Dokumenty-formalności.
Przy wyjazdach krótszych niż 90 dni, nie potrzebujemy wizy. Do przekroczenia granicy uprawnia nas dowód osobisty lub paszport.
Pieniądze.
Obowiązującą walutą jest marka konwertybilna (KM) o stałym kursie 1,95 KM w stosunku do 1 euro. Jedna marka to 100 feningów.
W wielu miejscach można płacić także euro, jednak jest to mniej korzystne niż posługiwanie się KM.
Przygotowując budżet wyjazdu, można przyjąć, że ceny podstawowych produktów i usług, kształtują się podobnie jak w Polsce. I tak za chleb zapłacimy ok.1,20 KM, za półtoralitrową wodę ok. 1 KM a za piwo w barze ok. 2-3 KM.
Na nocleg w hotelu będziemy musieli wydać od 15 do 30 euro (lub więcej), jednak za kwaterę prywatną zapłacimy znacznie mniej, tak jak za kemping, gdzie znajdziemy miejsce już od 3,5 euro za osobę. W okresie letnim ceny są wyższe, a poza sezonem mniejsze nawet o połowę.
Ludność
Podróżując po Bośni, najczęściej na swojej drodze spotkamy Boszniaków (stanowią blisko połowę z 3,8mln mieszkańców kraju), rzadziej – Serbów czy Chorwatów. Przedstawiciele tych głównych trzech grup etnicznych to głównie muzułmanie, prawosławni lub katolicy.
Kuchnia
Tradycyjna kuchnia bazuje na naturalnych smakach i aromatach. Głównym składnikiem dań jest mięso. Popularną potrawą są ćevapčići, czyli grillowane paluszki z mielonego wieprzowego, wołowego lub cielęcego mięsa, podane na talerzu lub w picie razem z pokrojoną cebulą, polane gęstym słonawym sosem z krowiego mleka- kajmakiem.

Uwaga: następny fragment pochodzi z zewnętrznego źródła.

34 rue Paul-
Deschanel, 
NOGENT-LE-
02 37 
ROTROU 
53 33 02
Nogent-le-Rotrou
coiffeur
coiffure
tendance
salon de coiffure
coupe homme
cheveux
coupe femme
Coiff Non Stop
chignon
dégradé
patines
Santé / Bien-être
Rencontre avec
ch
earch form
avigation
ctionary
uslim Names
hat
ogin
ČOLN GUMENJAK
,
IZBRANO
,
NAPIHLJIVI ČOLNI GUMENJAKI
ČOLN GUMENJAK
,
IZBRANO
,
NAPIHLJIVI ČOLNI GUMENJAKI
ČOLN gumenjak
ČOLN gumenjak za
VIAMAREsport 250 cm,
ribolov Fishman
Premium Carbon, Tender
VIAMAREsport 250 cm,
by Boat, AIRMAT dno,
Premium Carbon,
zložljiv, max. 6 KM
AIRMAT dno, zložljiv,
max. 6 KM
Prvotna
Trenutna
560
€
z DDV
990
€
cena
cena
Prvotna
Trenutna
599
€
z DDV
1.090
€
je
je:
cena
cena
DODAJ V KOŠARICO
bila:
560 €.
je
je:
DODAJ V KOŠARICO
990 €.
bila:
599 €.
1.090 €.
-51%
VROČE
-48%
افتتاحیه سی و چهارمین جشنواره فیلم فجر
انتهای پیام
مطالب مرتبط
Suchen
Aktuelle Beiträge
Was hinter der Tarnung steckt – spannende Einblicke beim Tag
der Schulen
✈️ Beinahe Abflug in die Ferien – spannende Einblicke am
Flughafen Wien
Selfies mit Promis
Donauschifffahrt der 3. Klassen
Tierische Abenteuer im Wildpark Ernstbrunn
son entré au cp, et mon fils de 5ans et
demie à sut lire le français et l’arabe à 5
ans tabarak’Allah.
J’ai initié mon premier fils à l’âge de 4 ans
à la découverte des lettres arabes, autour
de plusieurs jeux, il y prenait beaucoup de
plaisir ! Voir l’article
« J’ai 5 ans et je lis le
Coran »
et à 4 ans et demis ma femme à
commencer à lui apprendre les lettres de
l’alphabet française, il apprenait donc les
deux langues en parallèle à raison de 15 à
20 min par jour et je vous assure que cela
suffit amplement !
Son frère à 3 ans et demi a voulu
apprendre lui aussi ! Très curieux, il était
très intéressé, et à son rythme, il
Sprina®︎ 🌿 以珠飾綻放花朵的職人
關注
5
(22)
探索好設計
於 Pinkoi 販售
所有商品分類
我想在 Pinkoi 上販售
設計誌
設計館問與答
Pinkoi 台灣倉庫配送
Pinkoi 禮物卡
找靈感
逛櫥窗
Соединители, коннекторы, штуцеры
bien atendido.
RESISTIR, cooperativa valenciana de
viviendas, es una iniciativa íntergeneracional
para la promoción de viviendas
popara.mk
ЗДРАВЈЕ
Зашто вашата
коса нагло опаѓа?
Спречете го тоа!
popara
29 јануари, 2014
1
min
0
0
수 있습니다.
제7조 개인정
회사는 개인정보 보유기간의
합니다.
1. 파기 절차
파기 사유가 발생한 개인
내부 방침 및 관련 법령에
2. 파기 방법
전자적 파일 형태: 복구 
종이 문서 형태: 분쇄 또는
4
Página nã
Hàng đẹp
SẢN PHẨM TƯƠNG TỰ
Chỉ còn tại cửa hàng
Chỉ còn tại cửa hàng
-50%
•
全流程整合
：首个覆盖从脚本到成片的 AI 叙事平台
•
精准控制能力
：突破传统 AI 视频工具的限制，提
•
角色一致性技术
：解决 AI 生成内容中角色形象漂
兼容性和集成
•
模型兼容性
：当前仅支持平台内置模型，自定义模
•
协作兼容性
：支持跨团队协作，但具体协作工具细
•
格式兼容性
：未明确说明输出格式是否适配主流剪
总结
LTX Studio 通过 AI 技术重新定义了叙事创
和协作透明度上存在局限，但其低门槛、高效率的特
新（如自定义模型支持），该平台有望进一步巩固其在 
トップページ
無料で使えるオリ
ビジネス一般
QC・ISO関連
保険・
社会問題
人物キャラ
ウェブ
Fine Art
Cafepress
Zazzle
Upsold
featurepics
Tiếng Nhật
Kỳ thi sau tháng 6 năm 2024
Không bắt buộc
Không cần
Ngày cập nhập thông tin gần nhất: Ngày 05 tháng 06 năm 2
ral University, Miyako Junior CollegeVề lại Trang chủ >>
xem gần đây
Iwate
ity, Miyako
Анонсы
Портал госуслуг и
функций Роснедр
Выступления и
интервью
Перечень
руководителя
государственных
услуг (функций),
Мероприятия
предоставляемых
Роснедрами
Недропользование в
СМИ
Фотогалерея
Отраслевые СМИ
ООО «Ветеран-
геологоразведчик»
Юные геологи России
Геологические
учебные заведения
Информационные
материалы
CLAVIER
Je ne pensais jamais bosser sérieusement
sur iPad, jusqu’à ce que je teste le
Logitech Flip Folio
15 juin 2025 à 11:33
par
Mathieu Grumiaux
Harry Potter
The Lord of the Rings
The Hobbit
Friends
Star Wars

Drugie danie, którego warto spróbować to burek: zapiekane ciasto z farszem mięsnym, serowym lub szpinakowym.
Na deser – słodkości: baklava lub rahatlokum i obowiązkowo mocna kawa podawana w tradycyjnym mosiężnym tygielku.
Muzyka
Tradycyjną muzyką ludową jest sevdalinka (nazywana także sevdah) .Słowo "sevda" pochodzi z języka tureckiego i oznacza miłość. Kilkuwersowe utwory są liryczne, opisujące głównie nieszczęśliwą miłość lub inne trudne uczucia mają bardzo melodyjny i melancholijny charakter. Wykonywane są przy akompaniamencie tradycyjnych instrumentów strunowych, takich jak saz czy szargija.
Jednym ze współczesnych bośniackich muzyków znanych w Polsce jest Goran Bregovic i jego „Kalashnikov”, a także inne utwory nagrane w duecie z Kayah i Krzysztofem Krawczykiem.